There were two diseases, leprosy and venereal disease, which constituted a social problem during the rule of the Knights over Malta. Leprosy has been in existence since time immemorial; it is said' that Santo Spirito Hospital, the oldest in the Island was originally a leprosarium in the fourteenth century, and ever since, drastic measures have been taken to contain the disease, and it was only in 1953 that segregation of patients was relinquished.

Venereal disease made its presence felt in Malta during the time of the Knights. Dr. Cassar evidently does not agree with the opinion expressed by the late Professors A.V. Bernard and P.P. Debono, i.e. that Venereal disease was introduced into the Island' by the vast number of mercenaries and soldiers of fortune who came to the relief of Malta during the Great Siege of 1565. Regulations were enacted from time to time to control the spread of the infection and to curb the blandishment of gay ladies. Treatment was offered free but conditioned to restrictions some of which were most queer, e.g. husbands were refused treatment unless they submitted a certificate from the Episcopal Curia showing that they were keeping separate bed from their wives. As if any Curia were in a position to certify that much !

The people of Malta are in a sense fortunate because for more than four centuries, since the rule of the Knights, they have enjoyed and benefited by a high standard of medical service.
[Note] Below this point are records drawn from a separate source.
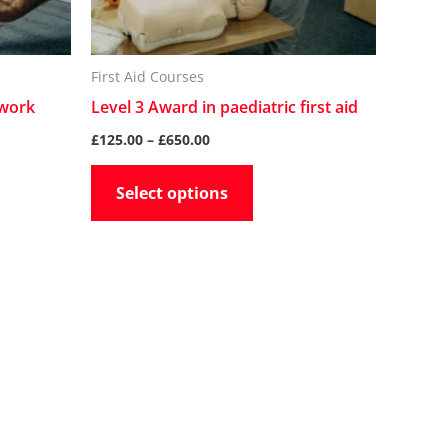
may
be
n
chosen
First Aid Courses
on
 work
Level 3 Award in paediatric first aid
the
£
125.00
–
£
650.00
t
product
Select options
page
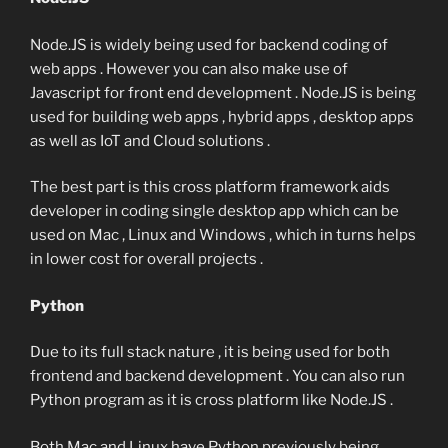
Node.JS is widely being used for backend coding of
web apps . However you can also make use of
Javascript for front end development . Node.JS is being
used for building web apps , hybrid apps , desktop apps
as well as IoT and Cloud solutions .
The best part is this cross platform framework aids
developer in coding single desktop app which can be
used on Mac , Linux and Windows , which in turns helps
in lower cost for overall projects .
Python
Due to its full stack nature , it is being used for both
frontend and backend development . You can also run
Python program as it is cross platform like Node.JS .
Both Mac and Linux have Python previously being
Even before the idea of social welfare gained ground in countries of Europe, in Malta provisions were in existence [p.139] for child welfare in 1570, for the care for the aged and infirm in 1729, and for some sort of district medical service as far back as 1492. A regular domiciliary medical service was available about the middle of the eighteenth century; some of the doctors engaged in that service were prominent in their profession. Dr. G. Locano in one of the books written by him describes himself "Medicus Pauperum". The hospitals of Malta were famous throughout Europe for the medical care and attention and for the comfort and amenities available therein, whilst the Quarantine services of the Island were far in advance of those of many other countries and served as a model institution of their kind.

The author has divided his material in groups or parts each of which is subdivided into chapters which are interrelated, a useful plan of correcting his various items and presenting them in a broad panorama of medical history. Most of the chapters constitute a treatise on the subject matter they deal with, so exhaustive and informative are they. The author enters deeply into the matter and expands on details, but is not dry or ponderous in his style; on the contrary he writes in a clear, easy, fluent and pleasant manner that keeps the reader interested and absorbed. He is very meticulous regarding sources of information and authorities for his statements; it is evident that he was very much concerned with producing a work both authoritative and informative, which he succeeded to accomplish.

The book is attractive, artistic and imposing, its publication is of a high standard. It is one of the best books ever published by a Maltese author.